In contrast to Homework assignments, you must work completely independently on this project – do not discuss your approach, your code, or your results with any other students, and do not use the discussion board for questions related to this project. If questions do arise, please email the instructor and lead TAs.


At this point, we’ve covered Building Blocks, Data Wrangling I, Visualization and EDA, and Data Wrangling II. These three topics give a broad introduction into the commonly-used tools of data science, and are the main focus of this project.

Due date

Due: October 30 at 11:59pm.


The course’s emphasis on workflow – especially the use git and GitHub for reproducibility, R Projects to organize your work, R Markdown to write reproducible reports, relative paths to load data from local files, and reasonable naming structures for your files – will be reflected in your Midterm Project submission.

To that end:

  • create a private GitHub repo + local R Project; we suggest naming this repo / directory p8105_mtp_YOURUNI (e.g. p8105_mtp_ajg2202 for Jeff), but that’s not required
    • non-private repos will be treated as inconsistent with the independent work requirement and as violations of the academic integrity policy
  • add the GitHub user “bst-p8105” as a collaborator on the project, which will give us (and only us) access to your repo
  • create a single .Rmd file named p8105_mtp_YOURUNI.Rmd that renders to github_document
  • submit a link to your repo via Courseworks

We will assess adherence to the instructions above and whether we are able to knit your .Rmd in the grading of this project. Adherence to appropriate styling and clarity of code will be assessed. This project includes figures; the readability of your embedded plots (e.g. font sizes, axis labels, titles) will be assessed.
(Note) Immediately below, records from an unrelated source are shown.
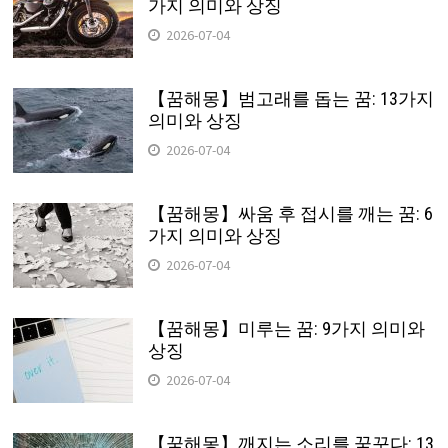
가지 의미와 상징
2026-07-04
【꿈해몽】범고래를 돕는 꿈: 13가지
의미와 상징
2026-07-04
【꿈해몽】싸움 후 접시를 깨는 꿈: 6
가지 의미와 상징
2026-07-04
【꿈해몽】미루는 꿈: 9가지 의미와
상징
2026-07-04
【꿈해몽】깨지는 소리를 꿈꾸다: 13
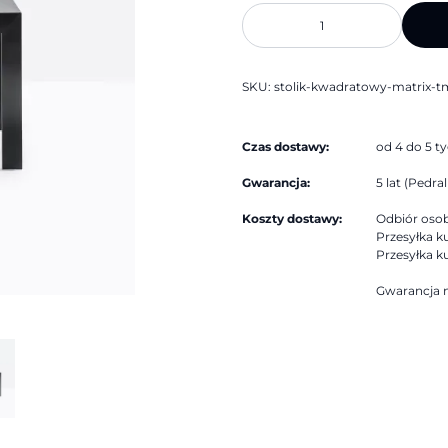
ilość
Stolik
kwadratowy
MATRIX
TMF
|
SKU:
stolik-kwadratowy-matrix-tm
Pedrali
Czas dostawy:
od 4 do 5 t
Gwarancja:
5 lat (Pedrali
Koszty dostawy:
Odbiór osobi
Przesyłka ku
Przesyłka ku
Gwarancja n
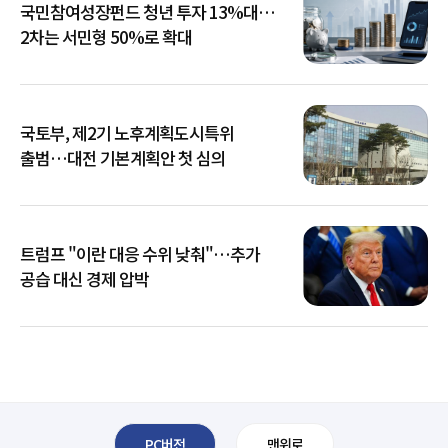
국민참여성장펀드 청년 투자 13%대…
2차는 서민형 50%로 확대
국토부, 제2기 노후계획도시특위
출범…대전 기본계획안 첫 심의
트럼프 "이란 대응 수위 낮춰"…추가
공습 대신 경제 압박
PC버전
맨위로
For this project, you should write a report describing your work in a way that targets a reasonably sophisticated collaborator – not an expert data scientist, but an interested observer. Structure your report to include an introduction and four sections corresponding to the problems below. Write in a reproducible way (e.g. using inline R code where necessary) and include relevant code chunks and their output. Include only relevant information, and adhere to a strict-500 word limit (this excludes figures and tables, code chunks, inline code, YAML, and other non-text elements). You can check your word count using wordcountaddin::text_stats("p8105_mtp_YOURUNI.Rmd"); installation instructions can be found on the wordcountaddin package website. We’ll use the “koRpus” count.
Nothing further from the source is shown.